§ Input for this task
□ □ □

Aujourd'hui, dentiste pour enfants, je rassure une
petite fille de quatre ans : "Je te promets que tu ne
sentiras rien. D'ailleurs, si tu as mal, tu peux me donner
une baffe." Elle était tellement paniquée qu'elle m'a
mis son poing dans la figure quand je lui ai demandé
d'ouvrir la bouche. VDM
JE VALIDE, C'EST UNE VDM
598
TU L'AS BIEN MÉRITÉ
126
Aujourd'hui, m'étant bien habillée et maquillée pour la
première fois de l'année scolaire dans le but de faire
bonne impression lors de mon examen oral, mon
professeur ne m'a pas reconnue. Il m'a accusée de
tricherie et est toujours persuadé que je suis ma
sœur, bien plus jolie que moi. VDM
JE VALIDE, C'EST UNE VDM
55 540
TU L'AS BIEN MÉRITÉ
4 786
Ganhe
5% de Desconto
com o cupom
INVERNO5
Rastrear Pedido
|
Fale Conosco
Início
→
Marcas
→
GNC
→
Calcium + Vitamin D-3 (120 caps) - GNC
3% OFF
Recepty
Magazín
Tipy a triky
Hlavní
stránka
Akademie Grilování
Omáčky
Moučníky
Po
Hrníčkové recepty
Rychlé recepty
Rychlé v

□ □ □

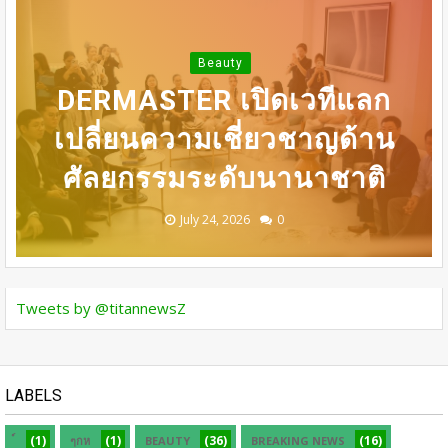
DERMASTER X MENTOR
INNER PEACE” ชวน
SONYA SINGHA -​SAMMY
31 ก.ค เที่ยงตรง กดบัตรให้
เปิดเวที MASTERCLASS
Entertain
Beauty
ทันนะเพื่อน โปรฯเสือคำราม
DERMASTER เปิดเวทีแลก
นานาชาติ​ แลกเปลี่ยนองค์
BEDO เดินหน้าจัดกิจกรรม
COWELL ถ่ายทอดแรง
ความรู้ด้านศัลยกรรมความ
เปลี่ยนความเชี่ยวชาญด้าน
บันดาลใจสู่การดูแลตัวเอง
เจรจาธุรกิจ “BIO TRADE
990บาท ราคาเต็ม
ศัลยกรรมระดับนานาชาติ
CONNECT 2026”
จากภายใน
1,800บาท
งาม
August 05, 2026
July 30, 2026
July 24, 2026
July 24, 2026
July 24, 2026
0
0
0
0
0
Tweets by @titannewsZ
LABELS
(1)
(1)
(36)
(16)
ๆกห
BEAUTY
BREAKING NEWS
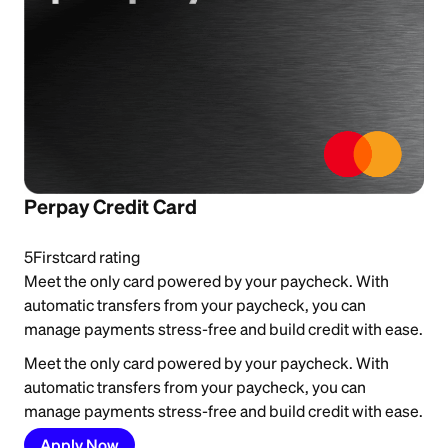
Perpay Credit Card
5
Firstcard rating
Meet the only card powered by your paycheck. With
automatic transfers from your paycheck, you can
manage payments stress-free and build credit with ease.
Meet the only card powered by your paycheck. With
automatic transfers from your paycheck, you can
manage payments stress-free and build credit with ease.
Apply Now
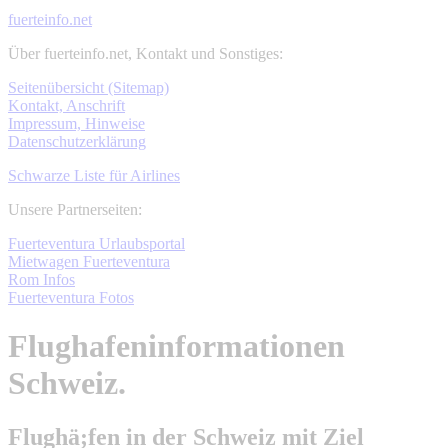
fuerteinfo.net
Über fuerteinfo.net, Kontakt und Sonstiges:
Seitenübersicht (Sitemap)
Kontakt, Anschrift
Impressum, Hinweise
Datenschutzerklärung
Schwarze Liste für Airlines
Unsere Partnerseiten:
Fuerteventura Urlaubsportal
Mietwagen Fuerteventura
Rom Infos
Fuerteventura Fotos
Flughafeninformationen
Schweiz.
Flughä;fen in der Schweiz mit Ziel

□ □ □

§ Required action
In the data above, find the line with "Datenschutzerklärung" and the line with "Flughä;fen in der Schweiz mit Ziel". Retype both, plus every line between them, exactly.

§ Solution for this problem
Datenschutzerklärung
Schwarze Liste für Airlines
Unsere Partnerseiten:
Fuerteventura Urlaubsportal
Mietwagen Fuerteventura
Rom Infos
Fuerteventura Fotos
Flughafeninformationen
Schweiz.
Flughä;fen in der Schweiz mit Ziel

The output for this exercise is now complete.